# Switch that doesn't



## chieftopcop (Apr 2, 2016)

Ready to put control panel together and wire the switch controllers in. 
Thought that a good plan would be to check the controller prior to running the wire from switch to control panel.
Did I have a problem? Is the Pope still Catholic!!

Connected the three wires from the controller to the switch and have a light,,,Great!
Threw the lever and nothing happened. O.K., swapped the two outside wires...nada.

O.K., I manually changed the track direction and threw the lever again,,,,whoopee, the track moved. Threw the lever again,,,Nada.

So,,,why is it only working one way. Shouldn't I be able to switch the track both ways at will. 

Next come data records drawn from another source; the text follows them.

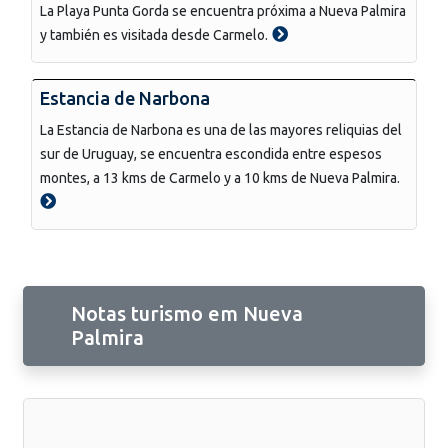
La Playa Punta Gorda se encuentra próxima a Nueva Palmira
y también es visitada desde Carmelo.
Estancia de Narbona
La Estancia de Narbona es una de las mayores reliquias del
sur de Uruguay, se encuentra escondida entre espesos
montes, a 13 kms de Carmelo y a 10 kms de Nueva Palmira.
Notas turismo em Nueva
Palmira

Just to advise, I have connected the center wire to the center post on the switch. The switches are 1122's.


----------



## DonR (Oct 18, 2012)

The center post on the Lionel 1122 should go direct
to one of your transformer accessory posts. The other
post goes to the center of the turnout control lever.

Make that change and you'll be ready to go.

Don


----------



## D&J Railroad (Oct 4, 2013)

Is this HO scale, 027, 1:1 scale, garden...? Make of switch, model of turnout motor. Yeah, just a few little details like that would help us help you.


----------



## chieftopcop (Apr 2, 2016)

DonR,, there are three posts on the 1122 and three on the controller. Using the center post on the 1122 provides power from the hot rail of the track?? Then using the center wire of the three wire lead to the controller should then provide power to the controller?
Would the placement of the fiber pins have any bearing on this problem?

D&J,,,this is an 027 track and Lionel switches.


----------



## Lehigh74 (Sep 25, 2015)

Does this help?

http://www.lionelcrossing.com/wp-co...Derailing-No.-1122-Switches-for-027-Track.pdf


----------



## DonR (Oct 18, 2012)

Lehigh74 has your answer. I didn't do the
research so didn't know they were non derailing.

Don


----------



## T-Man (May 16, 2008)

The controller center wire is for the common(ground). Basically when a switch is thrown the coil grounds out. Same for the anti derail feature. The axle connection completes the ground. For the 022 switch the center wire does not have to go back to the switch just the common Transformer connection. I am going on memory now.


----------